Dermatology Service, Memorial Sloan-Kettering Cancer Center, New York, NY 10022, USA.
Cancer Epidemiol. 2013 Feb;37(1):64-70. doi: 10.1016/j.canep.2012.08.010. Epub 2012 Sep 18.
In the United States, the Surveillance, Epidemiology, and End Results (SEER) Program is the authoritative source for population-based data on melanoma incidence and mortality. However, missing data on tumor thickness may lead to biased analyses in this frequently used database. We sought to characterize invasive melanomas with unknown thickness with emphasis on their association with melanoma survival, and to employ techniques to overcome the limitations of missing data on tumor thickness.
We conducted a retrospective cohort analysis of non-occult invasive melanomas in the SEER database from 1989 to 2008.
Of 182184 cases, 24329 (13%) had unknown thickness. From 1989-1993 to 2004-2008, the proportion of unknown thickness cases decreased from 22% to 9% (P(trend) < 0.001). Unknown thickness cases had a significantly increased risk of death due to melanoma (hazard ratio [HR] 3.09, 95% confidence interval [CI]: 2.99, 3.19) than known thickness cases with an increasing trend over time (P(trend) < 0.001). In multivariate analysis, unknown thickness was found to be independently associated with poorer prognostic factors and lack of cancer-directed surgical treatment. Melanoma survival of cases with unknown thickness appeared most similar to 2.01-4.00 mm thickness cases. Multiple imputation demonstrated that imputed tumor thickness was significantly associated with melanoma survival (HR 1.31, 95% CI: 1.30, 1.32) and Clark level (odds ratio [OR] 1.85, 95% CI: 1.82, 1.89) though the strength of associations were not as strong as the associations of original SEER-coded known tumor thickness with melanoma survival (HR 1.46, 95% CI: 1.45, 1.47) and Clark level (OR 2.92, 95% CI 2.89, 2.95), respectively.
Exclusion of missing data on melanoma thickness from SEER introduces a selection bias that leads to an underestimation in the prevalence of fatal and likely thicker melanomas. Multiple imputation appears to be an effective tool to predict missing tumor thickness data.

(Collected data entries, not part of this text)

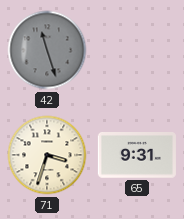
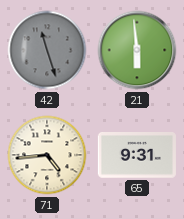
21: none -> 5:59
71: 3:33 -> 4:44
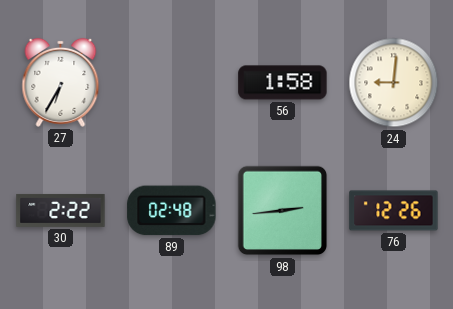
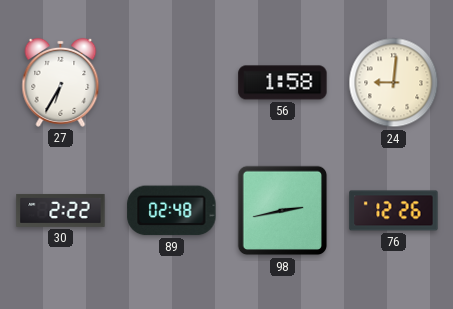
98: 2:44 -> 2:43
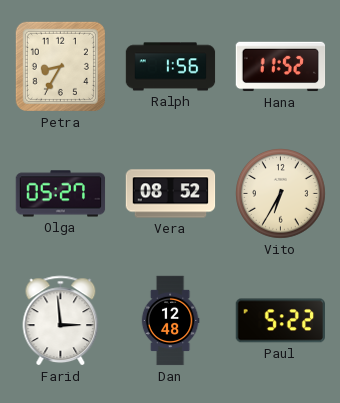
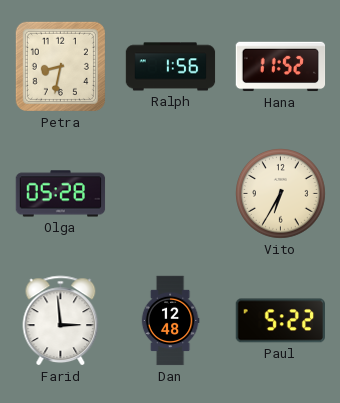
Petra: 8:35 -> 8:32
Olga: 05:27 -> 05:28
Vera: 08:52 -> none
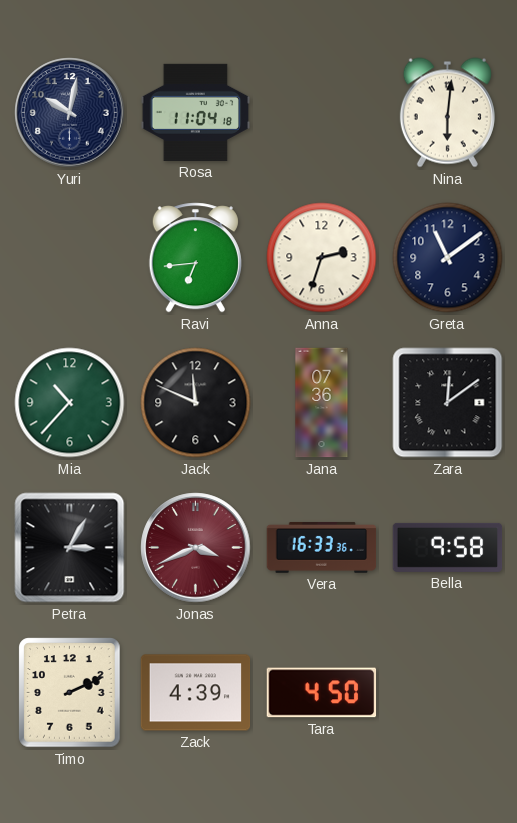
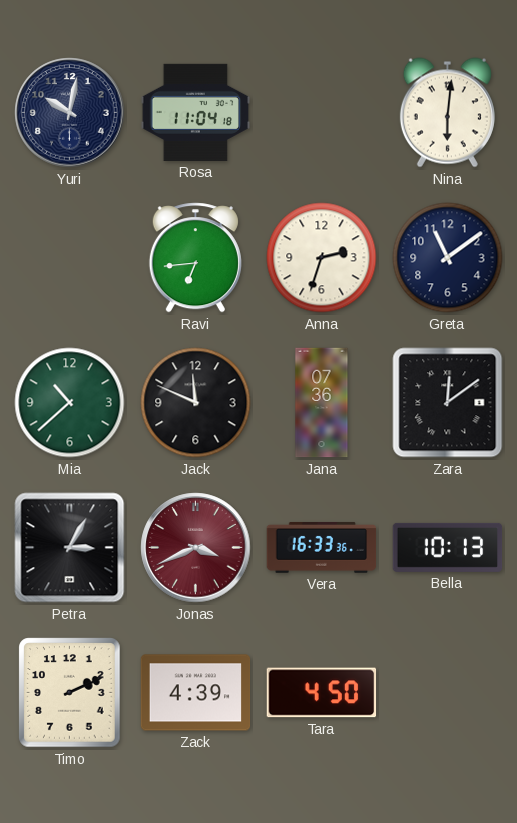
Mia: 10:37 -> 10:38
Bella: 9:58 -> 10:13
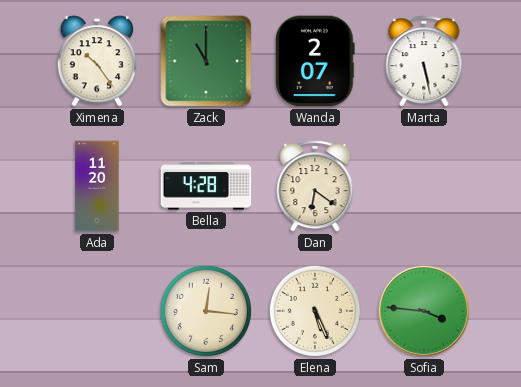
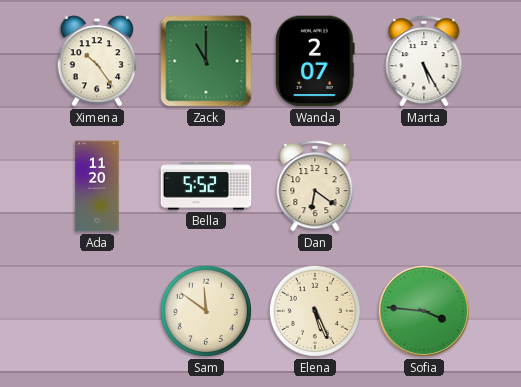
Marta: 5:28 -> 5:25
Bella: 4:28 -> 5:52
Sam: 12:16 -> 11:51
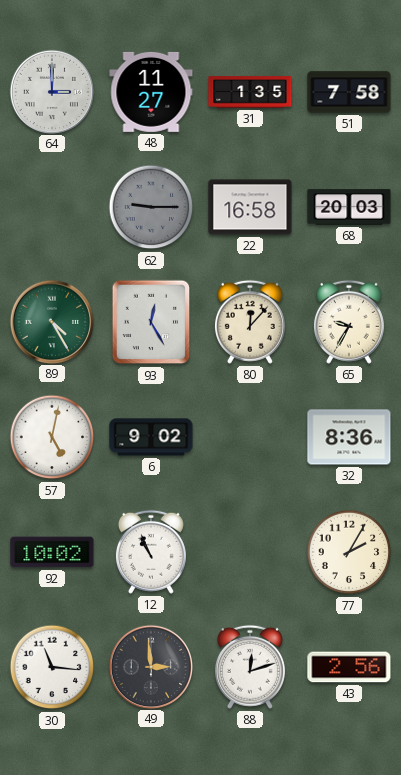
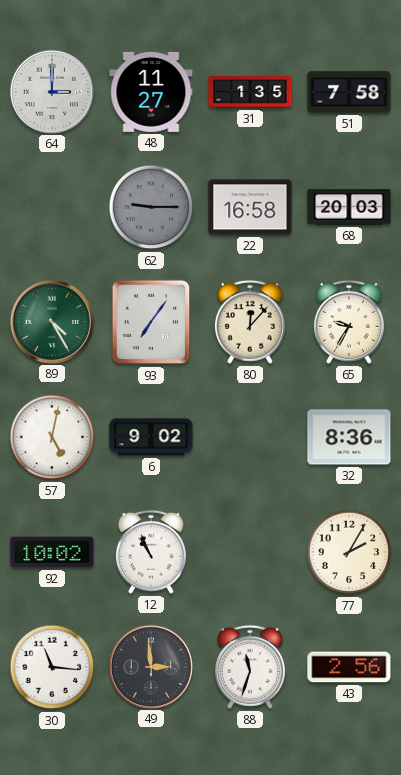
93: 12:25 -> 7:06
88: 12:12 -> 11:33
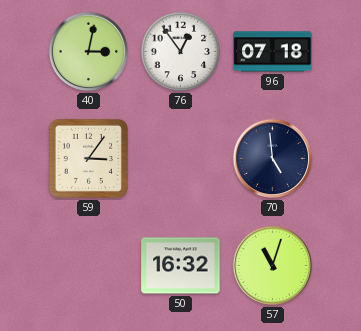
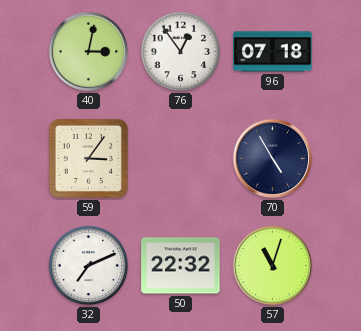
70: 4:59 -> 4:55
32: none -> 7:11
50: 16:32 -> 22:32
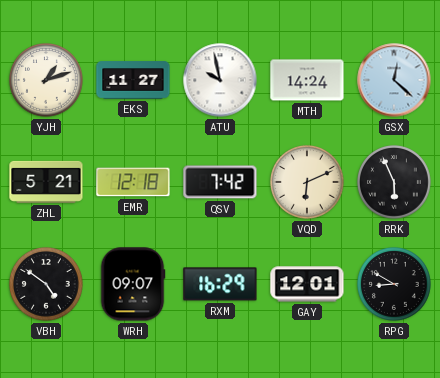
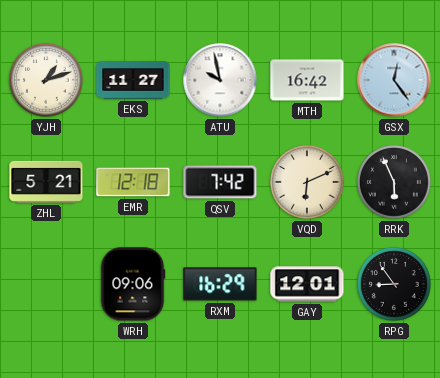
MTH: 14:24 -> 16:42
GSX: 12:22 -> 12:24
VBH: 4:51 -> none
WRH: 09:07 -> 09:06
RPG: 8:50 -> 8:54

在美国,监测、流行病学和最终结果(SEER)计划是黑色素瘤发病率和死亡率的人群数据的权威来源。然而,肿瘤厚度的缺失数据可能会导致在这个经常使用的数据库中进行有偏差的分析。我们旨在描述厚度未知的浸润性黑色素瘤,重点研究它们与黑色素瘤生存的关系,并采用技术来克服肿瘤厚度缺失数据的局限性。
我们对 1989 年至 2008 年 SEER 数据库中的非隐匿性浸润性黑色素瘤进行了回顾性队列分析。
在 182184 例病例中,24329 例(13%)的肿瘤厚度未知。从 1989-1993 年到 2004-2008 年,厚度未知病例的比例从 22%下降到 9%(趋势 P<0.001)。与已知厚度病例相比,厚度未知病例死于黑色素瘤的风险显著增加(危险比[HR]3.09,95%置信区间[CI]:2.99,3.19),且随着时间的推移呈上升趋势(趋势 P<0.001)。在多变量分析中,厚度未知与预后不良因素独立相关,且缺乏癌症导向的手术治疗。厚度未知病例的黑色素瘤生存率似乎与 2.01-4.00mm 厚度病例最相似。多项插补表明,插补的肿瘤厚度与黑色素瘤生存率(HR1.31,95%CI:1.30,1.32)和 Clark 水平(OR1.85,95%CI:1.82,1.89)显著相关,尽管关联的强度不如 SEER 原始编码的已知肿瘤厚度与黑色素瘤生存率(HR1.46,95%CI:1.45,1.47)和 Clark 水平(OR2.92,95%CI 2.89,2.95)的关联强。
从 SEER 中排除黑色素瘤厚度缺失数据会引入选择偏倚,导致致命和可能更厚的黑色素瘤的患病率被低估。多项插补似乎是预测缺失肿瘤厚度数据的有效工具。